Page MenuHomePhabricator

increase of network errors on alert1001 after certspotter has been enabled
Closed, ResolvedPublic

Description

alert1001 showed an increase of both network traffic and network errors after certspotter has been enabled. I've stopped it manually and that triggered a decrease on both metrics: https://grafana.wikimedia.org/goto/qKcze3Y7k?orgId=1

image.png (268×2 px, 58 KB)

Event Timeline

Change 769928 had a related patch set uploaded (by Vgutierrez; author: Vgutierrez):

[operations/puppet@production] certspotter: Temporarily disable certspotter

https://gerrit.wikimedia.org/r/769928

Change 769928 merged by Vgutierrez:

[operations/puppet@production] certspotter: Temporarily disable certspotter

https://gerrit.wikimedia.org/r/769928

Change 770000 had a related patch set uploaded (by Ssingh; author: Ssingh):

[operations/puppet@production] certspotter: add -start_at_end to only fetch new logs

https://gerrit.wikimedia.org/r/770000

Change 770000 merged by Ssingh:

[operations/puppet@production] certspotter: add -start_at_end to only fetch new logs

https://gerrit.wikimedia.org/r/770000

Change 770012 had a related patch set uploaded (by Ssingh; author: Ssingh):

[operations/puppet@production] certspotter: re-enable systemd timer

https://gerrit.wikimedia.org/r/770012

Change 770012 merged by Ssingh:

[operations/puppet@production] certspotter: re-enable systemd timer

https://gerrit.wikimedia.org/r/770012

Change 771610 had a related patch set uploaded (by Ssingh; author: Ssingh):

[operations/puppet@production] P:icinga: add profile for performance tweaking

https://gerrit.wikimedia.org/r/771610

Change 771610 merged by Ssingh:

[operations/puppet@production] P:icinga: add profile for performance tweaking

https://gerrit.wikimedia.org/r/771610

Change 771610 merged by Ssingh:

[operations/puppet@production] P:icinga: add profile for performance tweaking

https://gerrit.wikimedia.org/r/771610

https://grafana.wikimedia.org/d/000000377/host-overview?orgId=1&var-server=alert1001&var-datasource=thanos&var-cluster=alerting&from=now-6h&to=now

This has alleviated some of the network errors, so that's a good sign. (15:07 UTC mark).

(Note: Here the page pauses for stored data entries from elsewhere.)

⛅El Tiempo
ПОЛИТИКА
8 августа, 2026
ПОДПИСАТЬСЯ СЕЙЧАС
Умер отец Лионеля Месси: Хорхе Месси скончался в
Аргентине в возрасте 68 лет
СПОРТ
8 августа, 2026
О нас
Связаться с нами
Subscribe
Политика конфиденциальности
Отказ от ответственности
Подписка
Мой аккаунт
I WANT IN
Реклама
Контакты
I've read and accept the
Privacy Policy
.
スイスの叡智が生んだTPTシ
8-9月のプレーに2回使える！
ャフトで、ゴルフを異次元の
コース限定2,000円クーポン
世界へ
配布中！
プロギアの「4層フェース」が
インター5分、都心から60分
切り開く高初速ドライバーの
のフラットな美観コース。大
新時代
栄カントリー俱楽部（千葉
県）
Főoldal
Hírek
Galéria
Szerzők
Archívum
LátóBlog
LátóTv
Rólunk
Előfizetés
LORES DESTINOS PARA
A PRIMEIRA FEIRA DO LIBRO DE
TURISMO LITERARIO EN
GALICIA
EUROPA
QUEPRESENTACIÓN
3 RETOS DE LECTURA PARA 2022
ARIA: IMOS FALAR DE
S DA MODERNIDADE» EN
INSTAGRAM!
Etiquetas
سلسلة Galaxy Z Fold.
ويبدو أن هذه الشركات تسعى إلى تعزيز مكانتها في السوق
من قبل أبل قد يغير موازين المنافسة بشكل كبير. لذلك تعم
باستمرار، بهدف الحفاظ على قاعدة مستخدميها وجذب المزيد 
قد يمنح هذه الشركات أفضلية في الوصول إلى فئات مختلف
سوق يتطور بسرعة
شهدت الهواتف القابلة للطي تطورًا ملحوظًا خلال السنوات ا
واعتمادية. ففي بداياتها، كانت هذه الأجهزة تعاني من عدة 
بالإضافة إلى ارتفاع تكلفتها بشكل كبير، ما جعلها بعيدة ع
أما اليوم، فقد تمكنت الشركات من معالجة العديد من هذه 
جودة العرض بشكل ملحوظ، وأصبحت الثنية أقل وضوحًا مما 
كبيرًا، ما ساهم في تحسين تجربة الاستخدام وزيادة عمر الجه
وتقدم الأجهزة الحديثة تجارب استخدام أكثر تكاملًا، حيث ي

I think we have two options to (try to) completely fix this issue:

  • update certspotter to limit the concurrency when it fetches the logs. This does not mean reducing the CT log server it queries but to limit the concurrency so that it pauses between those queries.
  • as per the commit message above, "We first start by setting interface::rps to the alerting_host role in order to improve the network performance. In the next commit, we will try to adjust the RX queuelen, which is currently set to 200 (with a maximum support of 2047)." We can try doing this manually to check if it makes a difference perhaps and then puppetize it.

No strong preferences on either one. We will be modifying certspotter to exclude our own certificates so that path has to be taken. The network fixes did help and that's quicker perhaps and worth the attempt.

  • as per the commit message above, "We first start by setting interface::rps to the alerting_host role in order to improve the network performance. In the next commit, we will try to adjust the RX queuelen, which is currently set to 200 (with a maximum support of 2047)." We can try doing this manually to check if it makes a difference perhaps and then puppetize it.

Sounds like a good next step to me 👍

BCornwall raised the priority of this task from Medium to Needs Triage.Mar 30 2023, 8:39 PM
BCornwall edited projects, added Traffic; removed Traffic-Icebox.
BCornwall subscribed.

Since the larger network issues have been fixed, I'm going to close this as resolved. Further improvements suggested by @ssingh would probably be better served in a new ticket for increased clarity.